De son côté, l’Asie-Pacifique, et plus particulièrement la Chine, poursuit une militarisation méthodique. Pékin a alloué 314 milliards de dollars à son armée, en hausse de 7 %, consolidant trois décennies d’augmentation continue. Ce réarmement, destiné à moderniser les capacités conventionnelles, nucléaires et cybernétiques, pousse ses voisins à réagir : le Japon a accru ses dépenses de 21 % – un record depuis 1952 – tandis que Taïwan, sous tension constante, a augmenté les siennes de 1,8 %.
L’alliance atlantique n’est pas en reste : les 32 membres de l’OTAN ont ensemble dépensé 1 506 milliards de dollars en 2024, soit 55 % du total mondial. Dix-huit d’entre eux ont franchi le seuil symbolique des 2 % de leur PIB, contre 11 l’année précédente. Si les États-Unis dominent toujours (997 milliards, soit 37 % du total mondial), c’est bien en Europe que l’effort de réarmement s’intensifie, motivé par la crainte d’un désengagement stratégique américain.

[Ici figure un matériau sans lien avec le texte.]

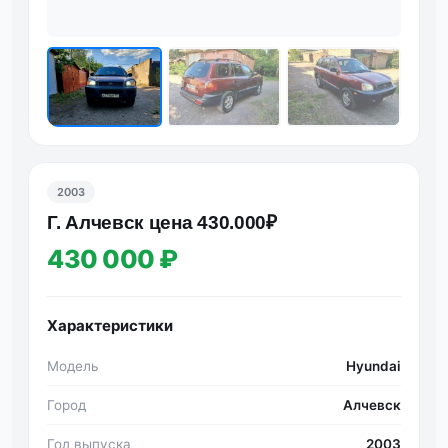
2003
Г. Алчевск цена 430.000₽
430 000 ₽
Характеристики
Модель
Hyundai
Город
Алчевск
Год выпуска
2003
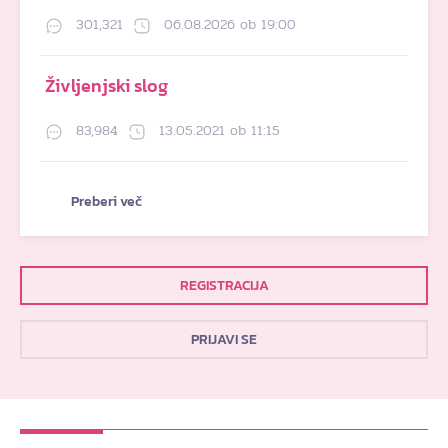
301,321
06.08.2026 ob 19:00
Življenjski slog
83,984
13.05.2021 ob 11:15
Preberi več
REGISTRACIJA
PRIJAVI SE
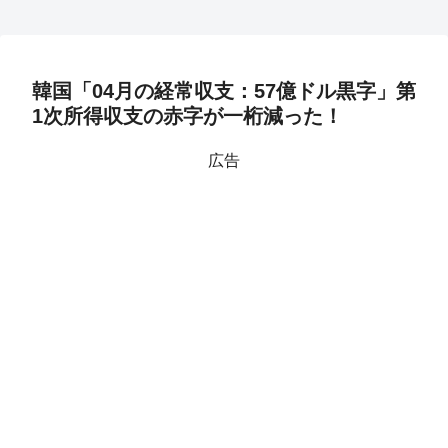
韓国「04月の経常収支：57億ドル黒字」第
1次所得収支の赤字が一桁減った！
広告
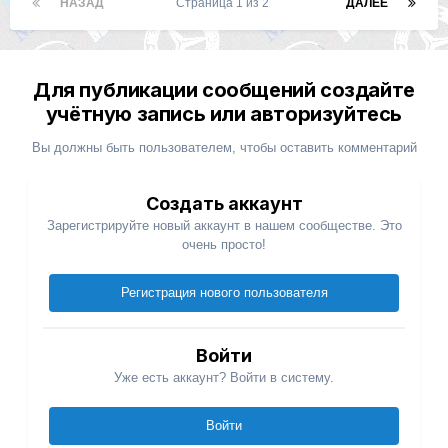
НАЗАД
Страница 1 из 2
ДАЛЕЕ
Для публикации сообщений создайте
учётную запись или авторизуйтесь
Вы должны быть пользователем, чтобы оставить комментарий
Создать аккаунт
Зарегистрируйте новый аккаунт в нашем сообществе. Это
очень просто!
Регистрация нового пользователя
Войти
Уже есть аккаунт? Войти в систему.
Войти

Les conséquences économiques et sociales de cette course aux armements commencent à se faire sentir. Plusieurs pays, comme le Royaume-Uni, la France ou l’Estonie, réorientent des budgets sociaux ou creusent leur déficit pour financer l’effort militaire. Le SIPRI met en garde : cette priorisation de la défense pourrait, à terme, fragiliser les équilibres économiques internes et aggraver les inégalités sociales, tout en entretenant une instabilité géopolitique croissante.

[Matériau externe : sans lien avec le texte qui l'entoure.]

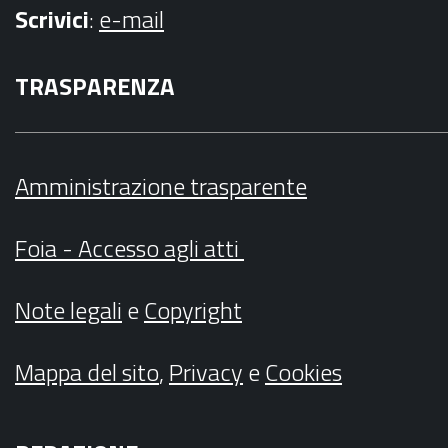
Scrivici
:
e-mail
TRASPARENZA
Amministrazione trasparente
Foia - Accesso agli atti
Note legali
e
Copyright
Mappa del sito
,
Privacy
e
Cookies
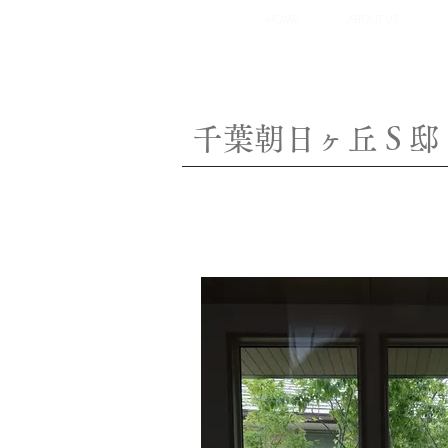
HOME
ABOUT US
千葉朝日ヶ丘Ｓ邸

Avec des conflits actifs, des tensions interétatiques persistantes et des alliances sous pression, la trajectoire actuelle des dépenses militaires mondiales semble marquer un tournant historique. Loin d’un simple ajustement conjoncturel, c’est un nouvel âge du militarisme global qui s’installe – avec tous les risques qu’il comporte.